Yine de durumu giderek zorlaşıyor, herkes onunla birlikte görünmeyi pek tercih etmiyordu. 2014’te Tesla’nın patronu Elon Musk’la birlikte Vanity Fair Oscarları partisinde görüntülenince, Musk’ın sözcüsü hemen, “Fotoğraf çekilirken Mr. Musk’ın haberi olmadan Ghislaine onun yanına geçmiş,” diye açıklama yapacaktı.
2015’te, Virginia Giuffre kendisine hakaret davası açtığında Maxwell “sosyal yaşam”dan daha epey çekildi.
2000 yılında Ghislaine Maxwell’e alınan 650 metrekarelik beş katlı ev, Epstein’inkine on blok mesafedeydi (Doğu 65. Cadde). 4,95 milyon dolara, bir sınırlı sorumlu anonim şirket adına satın alınmıştı. Şirketin adresi J Epstein & Co.’nunkiyle aynıydı. Ev, 2016’da 15 milyon dolara satıldı. Satan firmanın adresi de Epstein’in New York ofisininkiydi!
Geçtiğimiz Temmuz’da tutuklanan Epstein’in hücresinde ölü bulunmasının ardından ABD adalet bakanı ve başka yetkililer, Epstein ölmüş olsa da, mağdurların adalet arayışına karşılık verebilmek için, taciz, tecavüz ve pedofili davasının sürdürüleceğini, Epstein bu işleri birlikte yürüttüğü her kimlerse bunların yargılanacağını ilan etti. Burada hedef alınacak ilk simânın Ghislaine Maxwell olacağı âşikâr.

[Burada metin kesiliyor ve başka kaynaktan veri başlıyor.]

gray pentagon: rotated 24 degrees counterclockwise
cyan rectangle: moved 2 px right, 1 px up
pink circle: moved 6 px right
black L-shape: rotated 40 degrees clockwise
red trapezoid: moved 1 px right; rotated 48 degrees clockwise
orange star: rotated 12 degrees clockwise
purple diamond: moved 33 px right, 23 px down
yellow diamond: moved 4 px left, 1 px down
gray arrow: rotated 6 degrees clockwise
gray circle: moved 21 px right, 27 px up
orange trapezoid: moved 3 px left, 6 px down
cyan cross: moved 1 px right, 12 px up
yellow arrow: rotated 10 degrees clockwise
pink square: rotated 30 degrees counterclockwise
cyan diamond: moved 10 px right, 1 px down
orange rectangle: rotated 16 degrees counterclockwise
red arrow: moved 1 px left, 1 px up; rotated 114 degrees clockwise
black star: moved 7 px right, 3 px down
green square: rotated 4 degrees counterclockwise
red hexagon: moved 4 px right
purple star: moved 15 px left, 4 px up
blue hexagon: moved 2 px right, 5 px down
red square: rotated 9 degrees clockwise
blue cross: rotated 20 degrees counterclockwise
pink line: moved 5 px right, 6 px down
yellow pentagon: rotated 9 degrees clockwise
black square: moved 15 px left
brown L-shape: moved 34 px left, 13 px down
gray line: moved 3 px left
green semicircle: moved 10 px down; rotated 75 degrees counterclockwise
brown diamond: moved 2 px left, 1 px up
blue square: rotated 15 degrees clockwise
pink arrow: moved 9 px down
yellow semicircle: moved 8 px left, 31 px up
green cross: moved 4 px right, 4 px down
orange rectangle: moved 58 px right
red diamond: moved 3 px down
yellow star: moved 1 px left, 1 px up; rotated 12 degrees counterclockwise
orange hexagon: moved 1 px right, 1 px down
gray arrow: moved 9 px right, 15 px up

Kimileri, ilişkisi zayıflasa da Maxwell’in son ana kadar Epstein’le ilişkisini tamamen kesmediğini ileri sürüyorlar. Artık bunun pek önemi olmayacak.
Ancak sırf Virginia Giuffre’nin anlattıklarıyla bile Maxwell büyük cezaya çarptırılabilir. Tabiî bunun için önce kadının bulunabilmesi lazım. Avukatlarının ABD savcılarıyla irtibata geçtiğine dair haberler var, ama kesin bilgi yok.